Section 1. Three Trustees shall be elected annually for three-year terms and shall take office as provided in Section 6 of this Article. A Trustee may not be elected for more than two consecutive terms.

Section 2. Members of the Leadership Development Committee shall be elected annually per Art. VIII.

Section 3. At a meeting of the Board at least 45 days prior to the Annual Meeting, the Leadership Development Committee shall submit a list of nominees for the positions of Trustees, members of the Leadership Development Committee, and for unexpired terms of elected leaders. The list of nominees shall be accepted by the Board and publicized on Congregational media within five (5) days of the Board meeting.

Section 4. Additional nominations for any elective office to be filled at the Annual Meeting may be made by a petition signed by 5% of the Voting Members and submitted to the Clerk at least 30 days prior to the Annual Meeting. No one may be nominated without his or her prior consent. The additional nominee(s) shall be accepted by the Board and publicized on Congregational media within five (5) days.

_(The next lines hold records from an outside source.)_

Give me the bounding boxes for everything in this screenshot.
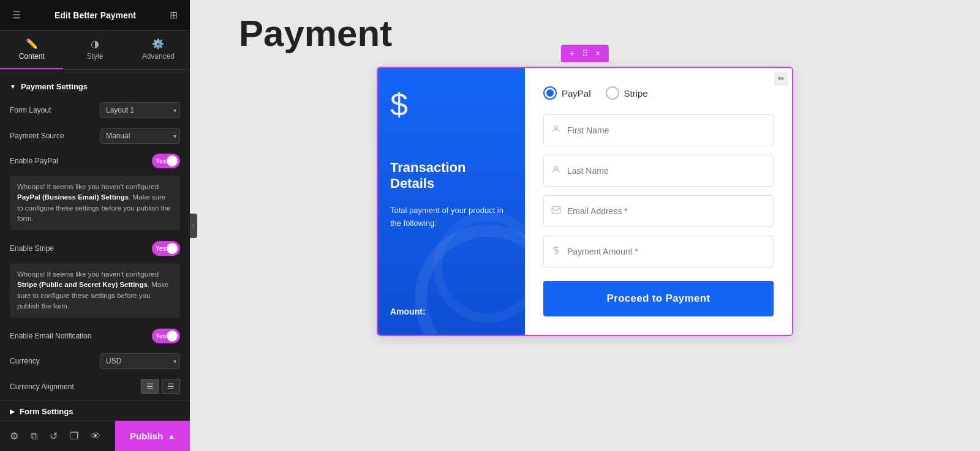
svg-rect-2 <box>552 207 560 214</box>
grid-icon[interactable]: ⊞ <box>167 7 180 23</box>
currency-label: Currency <box>10 357 100 365</box>
duplicate-icon-btn[interactable]: ❐ <box>67 428 81 444</box>
currency-alignment-row: Currency Alignment ☰ ☰ <box>0 374 190 399</box>
widget-toolbar: + ⠿ × <box>561 45 609 62</box>
history-icon-btn[interactable]: ↺ <box>47 428 60 444</box>
blue-panel: $ Transaction Details Total payment of y… <box>378 68 525 335</box>
currency-select[interactable]: USD <box>100 353 180 369</box>
tab-advanced[interactable]: ⚙️ Advanced <box>127 31 190 69</box>
tab-advanced-label: Advanced <box>142 52 175 61</box>
paypal-label: PayPal <box>562 88 591 99</box>
sidebar: ☰ Edit Better Payment ⊞ ✏️ Content ◑ Sty… <box>0 0 190 451</box>
main-area: Payment + ⠿ × $ Transaction Details Tota… <box>190 0 980 451</box>
email-icon <box>551 205 561 217</box>
widget-edit-icon[interactable]: ✏ <box>774 72 788 86</box>
form-panel: PayPal Stripe <box>525 68 792 335</box>
paypal-warning-bold: PayPal (Business Email) Settings <box>17 193 129 201</box>
preview-icon-btn[interactable]: 👁 <box>88 428 103 444</box>
email-notification-toggle[interactable]: Yes <box>152 329 180 343</box>
sidebar-title: Edit Better Payment <box>55 10 136 20</box>
last-name-field <box>543 155 774 187</box>
stripe-toggle[interactable]: Yes <box>152 241 180 256</box>
sidebar-header: ☰ Edit Better Payment ⊞ <box>0 0 190 31</box>
payment-amount-input[interactable] <box>567 247 766 256</box>
form-layout-label: Form Layout <box>10 106 100 114</box>
form-settings-arrow-icon: ▶ <box>10 408 15 415</box>
transaction-title: Transaction Details <box>390 160 513 192</box>
enable-email-notification-row: Enable Email Notification Yes <box>0 324 190 348</box>
tab-style-label: Style <box>87 52 104 61</box>
form-layout-select-wrapper: Layout 1 <box>100 102 180 118</box>
payment-options: PayPal Stripe <box>543 86 774 100</box>
email-input[interactable] <box>567 206 766 216</box>
stripe-radio[interactable] <box>606 86 619 100</box>
sidebar-collapse-handle[interactable]: ‹ <box>190 214 197 238</box>
widget-card: $ Transaction Details Total payment of y… <box>377 67 793 336</box>
publish-button[interactable]: Publish ▲ <box>115 421 190 452</box>
currency-alignment-label: Currency Alignment <box>10 382 141 391</box>
form-settings-header[interactable]: ▶ Form Settings <box>0 402 190 420</box>
first-name-input[interactable] <box>567 125 766 135</box>
person-icon-2 <box>551 165 561 177</box>
amount-label: Amount: <box>390 307 426 316</box>
settings-icon-btn[interactable]: ⚙ <box>7 428 21 444</box>
paypal-radio-inner <box>546 89 554 97</box>
dollar-sign: $ <box>390 86 408 123</box>
paypal-radio[interactable] <box>543 86 557 100</box>
content-icon: ✏️ <box>26 38 38 50</box>
enable-email-label: Enable Email Notification <box>10 332 152 340</box>
payment-source-select-wrapper: Manual <box>100 128 180 144</box>
style-icon: ◑ <box>91 38 99 50</box>
footer-icons: ⚙ ⧉ ↺ ❐ 👁 <box>0 428 115 444</box>
payment-settings-label: Payment Settings <box>21 82 88 91</box>
currency-alignment-btns: ☰ ☰ <box>141 379 180 394</box>
paypal-toggle[interactable]: Yes <box>152 154 180 168</box>
tab-content-label: Content <box>19 52 45 61</box>
enable-paypal-row: Enable PayPal Yes <box>0 149 190 173</box>
payment-source-select[interactable]: Manual <box>100 128 180 144</box>
widget-add-btn[interactable]: + <box>566 47 578 59</box>
tab-style[interactable]: ◑ Style <box>63 31 126 69</box>
publish-label: Publish <box>130 431 163 441</box>
sidebar-tabs: ✏️ Content ◑ Style ⚙️ Advanced <box>0 31 190 70</box>
person-icon-1 <box>551 124 561 136</box>
payment-source-row: Payment Source Manual <box>0 123 190 149</box>
hamburger-icon[interactable]: ☰ <box>10 7 23 23</box>
payment-settings-header[interactable]: ▼ Payment Settings <box>0 77 190 97</box>
section-arrow-icon: ▼ <box>10 83 16 90</box>
widget-move-btn[interactable]: ⠿ <box>578 47 592 59</box>
enable-stripe-label: Enable Stripe <box>10 244 152 253</box>
proceed-to-payment-button[interactable]: Proceed to Payment <box>543 281 774 316</box>
publish-chevron-icon: ▲ <box>168 432 175 441</box>
form-layout-select[interactable]: Layout 1 <box>100 102 180 118</box>
payment-source-label: Payment Source <box>10 132 100 140</box>
advanced-icon: ⚙️ <box>152 38 164 50</box>
first-name-field <box>543 114 774 146</box>
stripe-label: Stripe <box>624 88 648 99</box>
enable-paypal-label: Enable PayPal <box>10 157 152 165</box>
layers-icon-btn[interactable]: ⧉ <box>28 428 40 444</box>
paypal-warning: Whoops! It seems like you haven't config… <box>10 176 180 230</box>
paypal-option[interactable]: PayPal <box>543 86 591 100</box>
svg-point-1 <box>554 166 557 170</box>
dollar-icon <box>551 245 561 258</box>
widget-outer: + ⠿ × $ Transaction Details Total paymen… <box>377 67 793 336</box>
enable-stripe-row: Enable Stripe Yes <box>0 236 190 261</box>
widget-close-btn[interactable]: × <box>592 47 604 59</box>
stripe-warning-bold: Stripe (Public and Secret Key) Settings <box>17 281 148 288</box>
currency-row: Currency USD <box>0 348 190 374</box>
last-name-input[interactable] <box>567 166 766 176</box>
form-settings-label: Form Settings <box>20 407 73 416</box>
tab-content[interactable]: ✏️ Content <box>0 31 63 69</box>
sidebar-footer: ⚙ ⧉ ↺ ❐ 👁 Publish ▲ <box>0 420 190 451</box>
transaction-description: Total payment of your product in the fol… <box>390 204 513 230</box>
currency-select-wrapper: USD <box>100 353 180 369</box>
page-title: Payment <box>239 12 392 54</box>
align-left-btn[interactable]: ☰ <box>141 379 159 394</box>
stripe-option[interactable]: Stripe <box>606 86 648 100</box>
svg-point-0 <box>554 126 557 129</box>
form-layout-row: Form Layout Layout 1 <box>0 97 190 123</box>
sidebar-content: ▼ Payment Settings Form Layout Layout 1 … <box>0 70 190 420</box>
align-right-btn[interactable]: ☰ <box>162 379 180 394</box>
payment-amount-field <box>543 236 774 267</box>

Section 5. Elections shall be held at the Annual meeting. (See Art. VII.)

Section 6. Trustees and members of the Leadership Development Committee shall take office following their installation at the Annual Meeting at which they were elected and shall serve until their successors have been elected and installed.

 

ARTICLE X – FISCAL YEAR

The fiscal year of the Congregation shall be from July 1 through the following June 30.

 

ARTICLE XI – DISSOLUTION

All property shall be held in the name of the Congregation. Dissolution of the Congregation will be as described in the Charter.

 

ARTICLE XII – PARLIAMENTARY AUTHORITY

Robert’s Rules of Order, Revised, shall govern in all cases not covered by these bylaws or by any special Rules of Order which may be adopted.

 

ARTICLE XIII – AMENDMENTS

Section 1. These bylaws may be amended at any Congregational Meeting by a two-thirds (2/3) majority of those votes cast, provided that notice of the proposed amendments has been sent to the Members at least 30 days prior to such meeting.

Section 2. Amendments to the bylaws may be recommended by the Board or proposed by the petition of five percent (5%) of Voting Members. Amendments proposed by the petition must be in writing, must carry the signatures of the proponents, and must be delivered to the Congregation’s office staff at least 60 days before the Annual Meeting.

Section 3. Upon receipt of a petition for amendment, the Congregation’s office staff shall certify the signatures of the Voting Members. If the five percent (5%) threshold is met, the Congregation’s office staff shall so notify the Board. The Board must then schedule the proposed amendment for action at the next Annual Meeting, or may, at its discretion, call a Special Meeting for that purpose.